Sam Chang: Yeah, I think that's a really good point too, Ashish, because we're hopefully with Dr. Svatek's study and the SWOG study, we'll have an alternative that shows some benefit. But right now we don't know. And so it is up to the FDA in terms of whether they would limit it or not. And just as you said, if the plant is ready in the mid-2020s, they can't start massive production right away. It'll take time to get that rolling and to manufacture. Clearly, it's a disadvantage to have this combination. And a question I thought you were going to ask is, well, what about N-803 by itself? And as part of the study populations and part of the studies, the FDA requested, actually a subgroup analysis of just patients that received N-803 by itself and 10 patients, and actually, we contributed quite a few of those patients, the single-agent N-803, there was not enough a signal to say that we should go ahead and continue studying this group. Because there didn't seem to be enough of a clinical benefit.

Ashish Kamat: Yeah. And I didn't ask that question because you were asked that at GU ASCO and you handled it really well. I had that response. Sam, you and I have chatted about many things, including bladder cancer for a long, long time. And I could go on chatting with you forever but in the interest of time and to wrap it up, let me just hand the mic back to you. You've had it most of the time but let me hand it back to you to leave our audience with some closing thoughts, your thoughts on this study, maybe something that surprised you, something you're looking forward to, something you could share with us.

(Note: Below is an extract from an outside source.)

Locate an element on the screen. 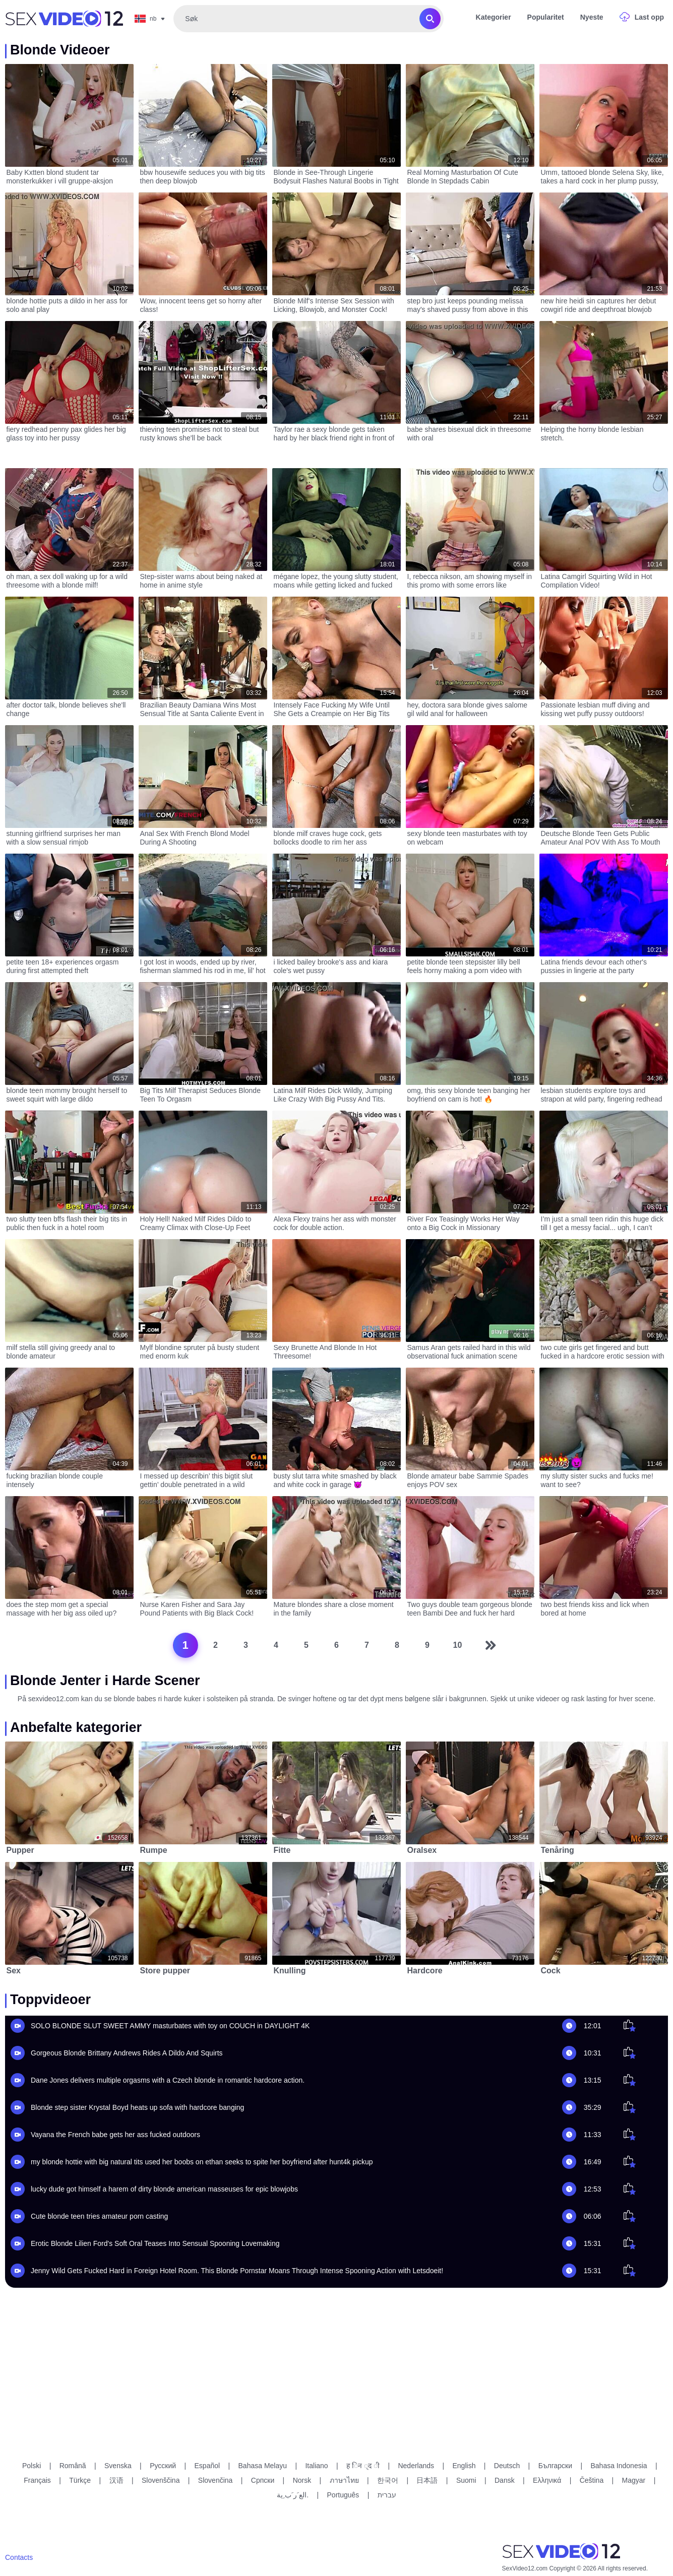  Bahasa Indonesia is located at coordinates (618, 2466). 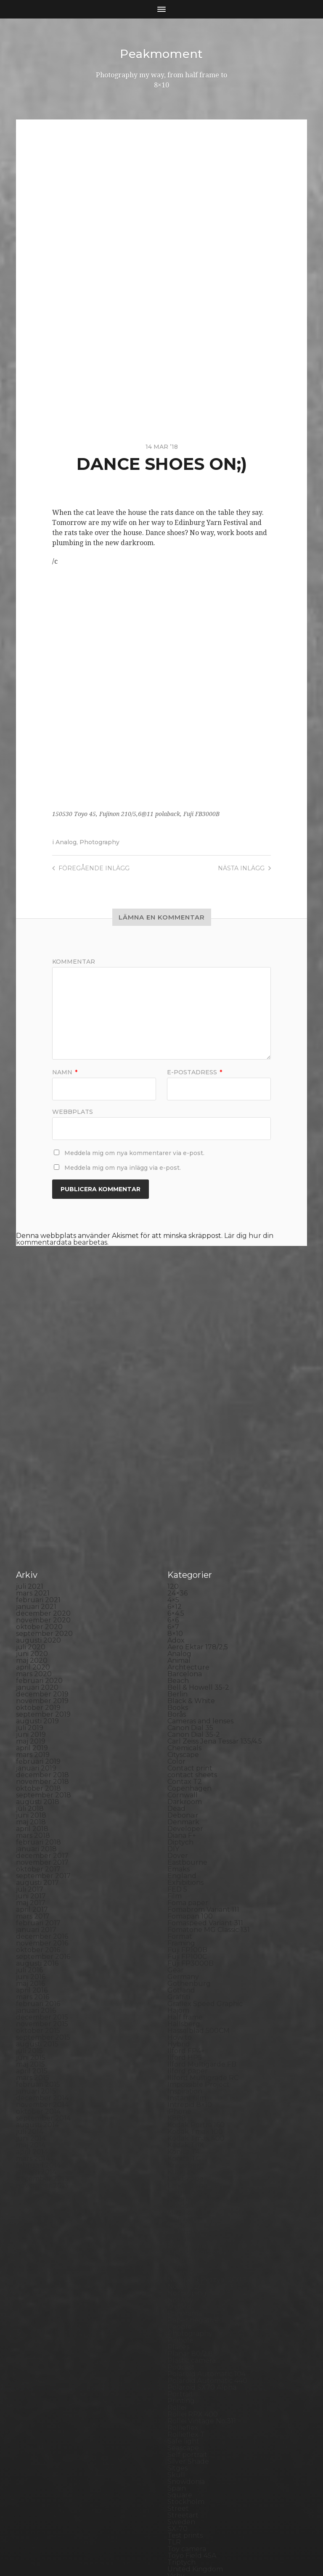  I want to click on Illford Multigrade RC, so click(202, 1925).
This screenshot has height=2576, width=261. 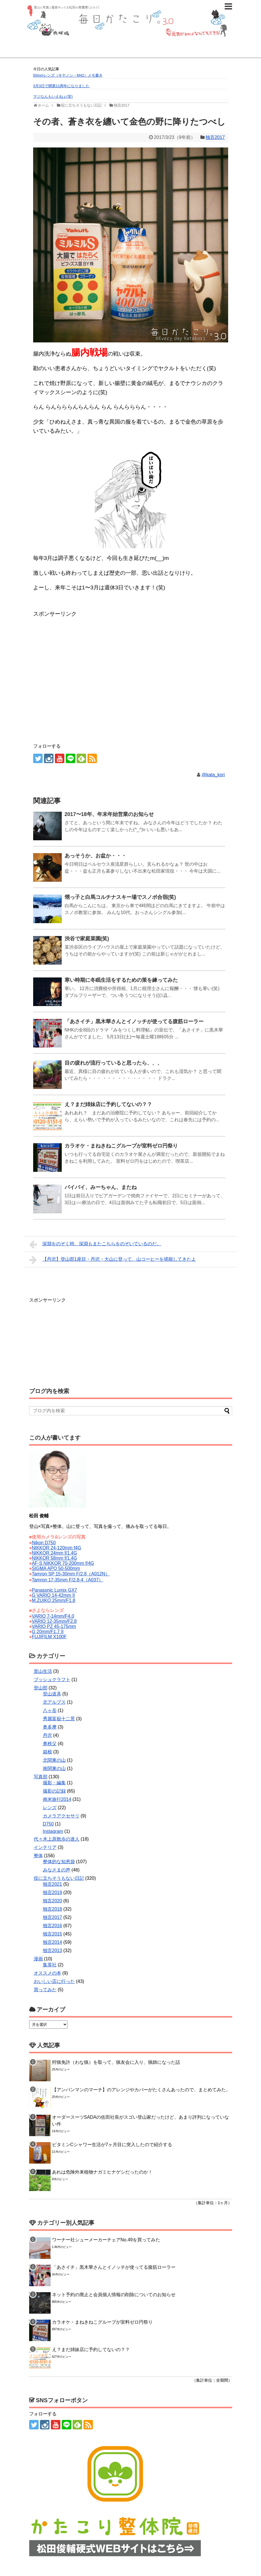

Sam Chang: Yeah. I think I want to harken back to what you said regarding systemic therapies and the possible side effects associated with them. I think the systemic immunotherapy inroads and the antibody-drug conjugates that we have for more advanced disease, they're all going to be used sooner in the disease process. And clearly, there've been big steps but as the urologic surgeons that diagnose and treat these patients initially, I think Ashish, you would agree that the vast majority of patients, as well as physicians, if we can get an intravesical therapy that can effectively treat these patients before they get BCG unresponsive, even if they have low risk, high risk, if we can treat them successfully with minimal side effects, then I think we've made great strides.

I think separate from this and this is something you and I have both worked on is we need to continue to improve I think risk stratification. I think more importantly if we can avoid unnecessary cystoscopy in lots and lots of patients, that's one of the soapboxes that I'm trying to get on is if we can get some kind of markers that'll help us define who and who doesn't have bladder or upper tract cancer or both. I think then we've made really a step in the right direction. But I look forward to seeing what happens to N-803. The data I think is very promising. And obviously, I look forward to getting it out in peer review and a manuscript actually reviewed then on obviously what the FDA has to say. But thanks again, Ashish. And look forward to seeing you again in person soon.

Ashish Kamat: Absolutely. Thank you so much, Sam.